--- ENTRIES SHOWN Enclosed Below ---
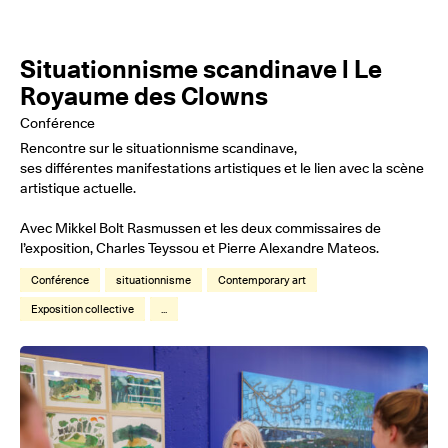
Situationnisme scandinave l Le
Royaume des Clowns
Conférence
Rencontre sur le situationnisme scandinave,
ses différentes manifestations artistiques et le lien avec la scène
artistique actuelle.
Avec Mikkel Bolt Rasmussen et les deux commissaires de
l’exposition, Charles Teyssou et Pierre Alexandre Mateos.
Conférence
situationnisme
Contemporary art
Exposition collective
...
--- End of Enclosed ENTRIES SHOWN ---
EXERCISE DIRECTIONS:
Every line above that includes the word "scandinave" should be listed.

SOLUTION TO THIS EXERCISE:
Situationnisme scandinave l Le
Rencontre sur le situationnisme scandinave,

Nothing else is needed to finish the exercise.